*TASK INSTRUCTIONS*: Please copy out the entries below exactly, beginning with the line that contains "Aktivitas Ilegal" and ending with the line that contains "HUKUM & KRIMINAL", and include nothing outside that span.
┌─ EXERCISE DATA
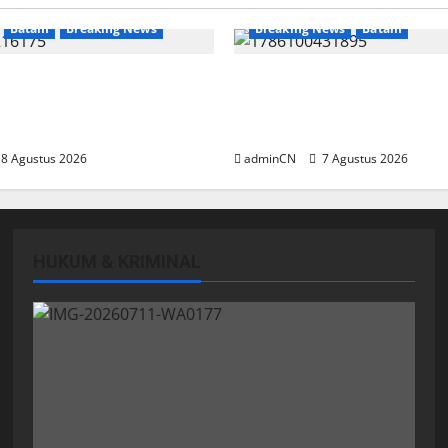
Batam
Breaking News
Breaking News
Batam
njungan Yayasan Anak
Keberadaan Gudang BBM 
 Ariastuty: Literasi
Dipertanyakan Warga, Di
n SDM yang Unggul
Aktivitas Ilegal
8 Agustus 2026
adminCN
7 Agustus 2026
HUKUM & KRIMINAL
└─
┌─ EXERCISE DATA
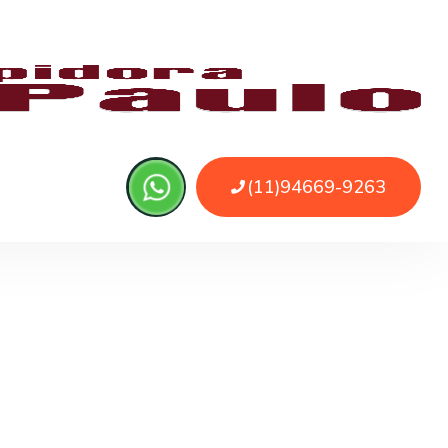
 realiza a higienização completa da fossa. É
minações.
└─
*ANSWER AREA*:
Aktivitas Ilegal
8 Agustus 2026
adminCN
7 Agustus 2026
HUKUM & KRIMINAL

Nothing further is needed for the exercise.